* Task details: Below are some records. Print all of them exactly as they appear.

* Entries provided:
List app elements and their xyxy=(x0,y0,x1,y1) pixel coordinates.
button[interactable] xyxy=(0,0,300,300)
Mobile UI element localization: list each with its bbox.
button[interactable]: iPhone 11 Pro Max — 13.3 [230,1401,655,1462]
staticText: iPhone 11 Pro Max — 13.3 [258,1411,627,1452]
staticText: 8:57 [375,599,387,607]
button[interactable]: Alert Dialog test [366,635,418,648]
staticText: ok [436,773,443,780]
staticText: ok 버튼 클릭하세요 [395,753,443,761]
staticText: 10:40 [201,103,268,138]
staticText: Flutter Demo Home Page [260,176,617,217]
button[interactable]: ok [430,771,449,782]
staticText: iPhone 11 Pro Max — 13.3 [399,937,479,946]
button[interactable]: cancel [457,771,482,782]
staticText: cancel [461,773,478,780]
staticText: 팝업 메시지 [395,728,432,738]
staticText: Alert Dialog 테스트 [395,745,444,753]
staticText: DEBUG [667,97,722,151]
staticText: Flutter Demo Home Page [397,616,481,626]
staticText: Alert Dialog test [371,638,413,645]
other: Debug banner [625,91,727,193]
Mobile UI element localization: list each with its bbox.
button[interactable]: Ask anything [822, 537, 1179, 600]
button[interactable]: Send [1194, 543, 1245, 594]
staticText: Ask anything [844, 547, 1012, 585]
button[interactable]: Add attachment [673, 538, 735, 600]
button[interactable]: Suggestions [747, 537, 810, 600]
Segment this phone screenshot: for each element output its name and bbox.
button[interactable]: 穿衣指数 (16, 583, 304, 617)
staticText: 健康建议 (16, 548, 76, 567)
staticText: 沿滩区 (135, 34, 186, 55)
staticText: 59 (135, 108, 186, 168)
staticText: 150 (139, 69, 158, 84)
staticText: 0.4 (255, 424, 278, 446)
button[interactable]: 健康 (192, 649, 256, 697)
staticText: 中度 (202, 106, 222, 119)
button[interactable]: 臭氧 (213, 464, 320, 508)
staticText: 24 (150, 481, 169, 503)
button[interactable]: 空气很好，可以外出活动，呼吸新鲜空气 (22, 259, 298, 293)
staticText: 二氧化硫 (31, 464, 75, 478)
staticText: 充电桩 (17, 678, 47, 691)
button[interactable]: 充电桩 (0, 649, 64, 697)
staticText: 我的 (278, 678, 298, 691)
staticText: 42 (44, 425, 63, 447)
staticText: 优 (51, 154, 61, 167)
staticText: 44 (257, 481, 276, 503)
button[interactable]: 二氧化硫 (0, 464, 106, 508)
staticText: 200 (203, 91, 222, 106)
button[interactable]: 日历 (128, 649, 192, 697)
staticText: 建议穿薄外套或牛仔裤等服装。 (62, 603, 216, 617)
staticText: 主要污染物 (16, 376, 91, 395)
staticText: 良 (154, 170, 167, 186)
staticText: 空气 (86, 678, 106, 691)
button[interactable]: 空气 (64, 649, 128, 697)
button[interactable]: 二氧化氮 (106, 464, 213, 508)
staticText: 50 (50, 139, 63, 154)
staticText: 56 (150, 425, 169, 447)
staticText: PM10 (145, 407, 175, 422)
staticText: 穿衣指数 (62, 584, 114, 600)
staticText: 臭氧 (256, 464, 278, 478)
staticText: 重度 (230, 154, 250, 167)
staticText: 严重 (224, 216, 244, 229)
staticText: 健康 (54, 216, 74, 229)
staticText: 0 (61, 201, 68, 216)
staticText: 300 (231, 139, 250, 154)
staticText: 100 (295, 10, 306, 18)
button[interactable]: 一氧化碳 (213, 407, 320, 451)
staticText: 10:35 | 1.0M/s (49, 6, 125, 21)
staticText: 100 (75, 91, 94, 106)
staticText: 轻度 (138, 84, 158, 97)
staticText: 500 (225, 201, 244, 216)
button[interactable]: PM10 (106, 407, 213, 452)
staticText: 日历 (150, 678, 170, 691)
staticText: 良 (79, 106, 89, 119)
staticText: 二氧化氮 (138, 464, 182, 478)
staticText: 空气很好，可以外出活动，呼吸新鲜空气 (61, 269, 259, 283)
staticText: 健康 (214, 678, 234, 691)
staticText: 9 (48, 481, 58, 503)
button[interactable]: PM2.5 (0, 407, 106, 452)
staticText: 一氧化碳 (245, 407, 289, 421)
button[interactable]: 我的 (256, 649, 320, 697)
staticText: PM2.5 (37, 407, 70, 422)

* Output:
List app elements and their xyxy=(x0,y0,x1,y1) pixel coordinates.
button[interactable] xyxy=(0,0,300,300)
Mobile UI element localization: list each with its bbox.
button[interactable]: iPhone 11 Pro Max — 13.3 [230,1401,655,1462]
staticText: iPhone 11 Pro Max — 13.3 [258,1411,627,1452]
staticText: 8:57 [375,599,387,607]
button[interactable]: Alert Dialog test [366,635,418,648]
staticText: ok [436,773,443,780]
staticText: ok 버튼 클릭하세요 [395,753,443,761]
staticText: 10:40 [201,103,268,138]
staticText: Flutter Demo Home Page [260,176,617,217]
button[interactable]: ok [430,771,449,782]
staticText: iPhone 11 Pro Max — 13.3 [399,937,479,946]
button[interactable]: cancel [457,771,482,782]
staticText: cancel [461,773,478,780]
staticText: 팝업 메시지 [395,728,432,738]
staticText: Alert Dialog 테스트 [395,745,444,753]
staticText: DEBUG [667,97,722,151]
staticText: Flutter Demo Home Page [397,616,481,626]
staticText: Alert Dialog test [371,638,413,645]
other: Debug banner [625,91,727,193]
Mobile UI element localization: list each with its bbox.
button[interactable]: Ask anything [822, 537, 1179, 600]
button[interactable]: Send [1194, 543, 1245, 594]
staticText: Ask anything [844, 547, 1012, 585]
button[interactable]: Add attachment [673, 538, 735, 600]
button[interactable]: Suggestions [747, 537, 810, 600]
Segment this phone screenshot: for each element output its name and bbox.
button[interactable]: 穿衣指数 (16, 583, 304, 617)
staticText: 健康建议 (16, 548, 76, 567)
staticText: 沿滩区 (135, 34, 186, 55)
staticText: 59 (135, 108, 186, 168)
staticText: 150 (139, 69, 158, 84)
staticText: 0.4 (255, 424, 278, 446)
button[interactable]: 健康 (192, 649, 256, 697)
staticText: 中度 (202, 106, 222, 119)
button[interactable]: 臭氧 (213, 464, 320, 508)
staticText: 24 (150, 481, 169, 503)
button[interactable]: 空气很好，可以外出活动，呼吸新鲜空气 (22, 259, 298, 293)
staticText: 二氧化硫 (31, 464, 75, 478)
staticText: 充电桩 (17, 678, 47, 691)
button[interactable]: 充电桩 (0, 649, 64, 697)
staticText: 我的 (278, 678, 298, 691)
staticText: 42 (44, 425, 63, 447)
staticText: 优 (51, 154, 61, 167)
staticText: 44 (257, 481, 276, 503)
button[interactable]: 二氧化硫 (0, 464, 106, 508)
staticText: 200 (203, 91, 222, 106)
button[interactable]: 日历 (128, 649, 192, 697)
staticText: 建议穿薄外套或牛仔裤等服装。 (62, 603, 216, 617)
staticText: 主要污染物 (16, 376, 91, 395)
staticText: 良 (154, 170, 167, 186)
staticText: 空气 (86, 678, 106, 691)
button[interactable]: 空气 (64, 649, 128, 697)
button[interactable]: 二氧化氮 (106, 464, 213, 508)
staticText: 50 (50, 139, 63, 154)
staticText: 56 (150, 425, 169, 447)
staticText: PM10 (145, 407, 175, 422)
staticText: 穿衣指数 (62, 584, 114, 600)
staticText: 臭氧 (256, 464, 278, 478)
staticText: 重度 (230, 154, 250, 167)
staticText: 严重 (224, 216, 244, 229)
staticText: 健康 (54, 216, 74, 229)
staticText: 0 (61, 201, 68, 216)
staticText: 300 (231, 139, 250, 154)
staticText: 100 (295, 10, 306, 18)
button[interactable]: 一氧化碳 (213, 407, 320, 451)
staticText: 10:35 | 1.0M/s (49, 6, 125, 21)
staticText: 100 (75, 91, 94, 106)
staticText: 轻度 (138, 84, 158, 97)
staticText: 500 (225, 201, 244, 216)
button[interactable]: PM10 (106, 407, 213, 452)
staticText: 日历 (150, 678, 170, 691)
staticText: 良 (79, 106, 89, 119)
staticText: 二氧化氮 (138, 464, 182, 478)
staticText: 空气很好，可以外出活动，呼吸新鲜空气 (61, 269, 259, 283)
staticText: 健康 (214, 678, 234, 691)
staticText: 9 (48, 481, 58, 503)
button[interactable]: PM2.5 (0, 407, 106, 452)
staticText: 一氧化碳 (245, 407, 289, 421)
button[interactable]: 我的 (256, 649, 320, 697)
staticText: PM2.5 (37, 407, 70, 422)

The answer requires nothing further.